Okay, let’s dive into the meat of the issue. What, if any, is the relationship between SOA, BPM & EA? First, some quick definitions:
BPM is a practice that focuses on identifying if a business process is operating within normal operating ranges. How can you tell that? First, you identify some key performance indicators (KPI) that you will use to measure your business process (this implies you actually understand your business), next you have to baseline your current business process; lastly, you modify one variable at a time to see the impact it has on the process. Since this last step can have financial impact for your business, you may want to consider using simulation to assist in this process.
SOA is a practice that focuses on modeling the entities, and relationships between entities, that comprise the business as a set of services. This can be done on a small or large scale. Typically, the relationships in this model represent consumer/provider relationships. Doing SOA correctly implies you are taking a top-down approach. I’ve seen/read views that discuss the bottom-up approach to SOA and I don’t believe the results of that represent SOA. Perhaps it’s a component model, but not a services model. The value of SOA is that you are aligning IT with the business using this architecture methodology.
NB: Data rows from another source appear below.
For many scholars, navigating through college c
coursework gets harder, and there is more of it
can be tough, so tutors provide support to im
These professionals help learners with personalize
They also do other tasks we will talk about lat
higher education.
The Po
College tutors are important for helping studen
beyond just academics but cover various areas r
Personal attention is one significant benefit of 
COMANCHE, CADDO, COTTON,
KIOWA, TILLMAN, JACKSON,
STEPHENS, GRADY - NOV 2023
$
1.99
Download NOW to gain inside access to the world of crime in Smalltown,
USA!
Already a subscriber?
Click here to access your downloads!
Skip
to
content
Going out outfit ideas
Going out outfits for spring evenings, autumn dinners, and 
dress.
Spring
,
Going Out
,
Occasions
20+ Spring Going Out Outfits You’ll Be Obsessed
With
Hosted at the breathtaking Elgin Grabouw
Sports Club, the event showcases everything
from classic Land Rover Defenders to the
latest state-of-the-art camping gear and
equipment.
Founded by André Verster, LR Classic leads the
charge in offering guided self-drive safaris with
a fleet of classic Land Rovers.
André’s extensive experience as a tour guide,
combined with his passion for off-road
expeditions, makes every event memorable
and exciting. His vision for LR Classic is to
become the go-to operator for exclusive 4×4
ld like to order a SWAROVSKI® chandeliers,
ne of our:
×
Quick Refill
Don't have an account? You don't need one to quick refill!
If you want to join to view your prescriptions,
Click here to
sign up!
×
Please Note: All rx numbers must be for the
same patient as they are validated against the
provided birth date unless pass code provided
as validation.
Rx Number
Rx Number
Finally EA is the ‘Big Kahuna” of architecture practices. It attempts to get the architect(s) to take a holistic approach to thinking about the organization approaches delivery and support of solutions on an enterprise scale. The goal of cataloging and modeling at this scale is that you can see “the forest from the trees”. It’s very easy to think about solutions in your organization based purely upon need, but you will end up with a set of disparate and disconnected silos. Cataloging that need in an EA enables the organization to recognize consistent patterns and consolidate around them. Thus, operational costs are reduced, redundancy is avoided and time is spent solving the unique aspects of new problems rather than continually reinventing the same solutions over and over again.
Now I will provide my opinion on the relationships between these methodologies:
SOA & BPM: SOA & BPM are methodologies, not tools or technologies. It’s irrelevant if SOA suites can do BPMS or BPMS suites support SOA. There is no inherent relationship between these methodologies just because vendors discovered that that they can use Web Services as a means of execute a task within a business process. Web Services is not SOA, it is merely a standardized approach to accessing functionality on remote systems.
However, a well-designed SOA can simplify BPM by enabling rapid business process modeling that only needs to go as deep as identifying the right service rather than having to identify the entire sub-task. SOA can also simplify BPM by denoting in the service the types of KPIs that the service maintains for itself. This requires full understanding that a service is a measurable unit and that metrics are a key component to development of the service contract. If you can’t measure it, it’s not a service!
EA, SOA & BPM: SOA and BPM are views within the enterprise architecture. They don’t replace the need for EA and they cover only a small subject of EA’s requirements.